The government's plan to introduce plain cigarette packaging in England could come into force before the general election as ministers plan to push the legislation forward.
Health Minister Jane Ellison announced that the new laws would be laid before parliament in time to be agreed by the House of Commons and the House of Lords before May's vote.
The move means that, if Parliament passes the draft legislation, the law will come into force by 2016.
"We cannot be complacent. We all know the damage smoking does to health," the Conservative MP said.
"This government is completely committed to protecting children from the harm that tobacco causes."
Ellison also claimed that tobacco caused around 80,000 deaths a year and that around 600 children in the UK take up smoking every day.

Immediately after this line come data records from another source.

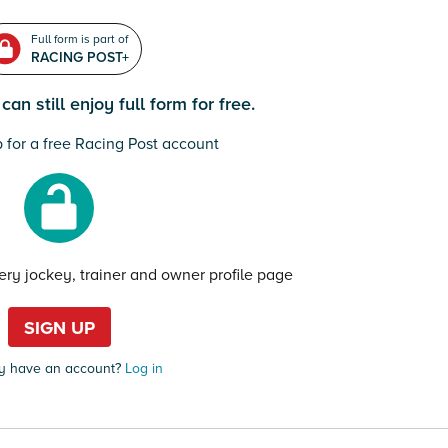
Full form is part of
RACING POST+
an still enjoy full form for free.
 for a free Racing Post account
very jockey, trainer and owner profile page
SIGN UP
y have an account?
Log in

Labour has also promised that it will ban images on cigarette packaging if it wins power after the general election.
Luciana Berger, the shadow health minister, welcomed the announcement but said that change had been a "long time coming".

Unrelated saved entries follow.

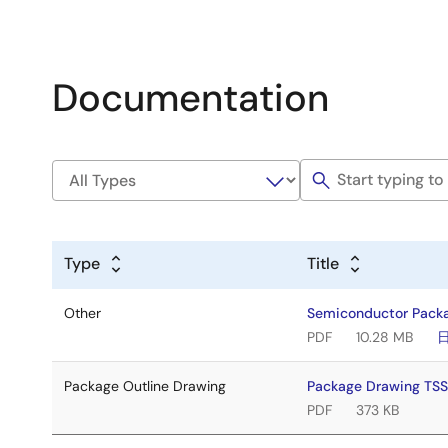
Documentation
Type
Title
Other
Semiconductor Pack
PDF
10.28 MB
Package Outline Drawing
Package Drawing TS
PDF
373 KB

"We welcome the announcement that the government will finally bring forward regulations on standardised packaging of tobacco," she said.
"However, it was almost a year ago that MPs voted overwhelmingly in favour of this measure and the delay is inexcusable.

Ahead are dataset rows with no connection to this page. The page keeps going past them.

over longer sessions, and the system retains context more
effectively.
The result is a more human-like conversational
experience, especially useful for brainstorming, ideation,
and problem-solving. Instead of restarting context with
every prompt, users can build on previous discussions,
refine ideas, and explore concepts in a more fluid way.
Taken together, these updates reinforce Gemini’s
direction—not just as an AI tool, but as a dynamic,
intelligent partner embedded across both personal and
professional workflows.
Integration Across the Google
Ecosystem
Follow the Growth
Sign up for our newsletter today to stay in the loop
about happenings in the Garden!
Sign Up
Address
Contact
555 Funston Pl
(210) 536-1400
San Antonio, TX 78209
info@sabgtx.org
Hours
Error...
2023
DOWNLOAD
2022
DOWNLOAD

"Labour originally proposed the introduction of standardised packaging as a vital way to prevent children taking up smoking.
"Standardised packaging of tobacco is backed by the conclusions of the government's own reviews, and has the support of public and Parliament alike.
"Yet the government has taken almost a year to make this next step and in that time 200,000 children would have taken up smoking.
"The government must now press ahead without delay to ensure that this vital measure is introduced as soon as possible."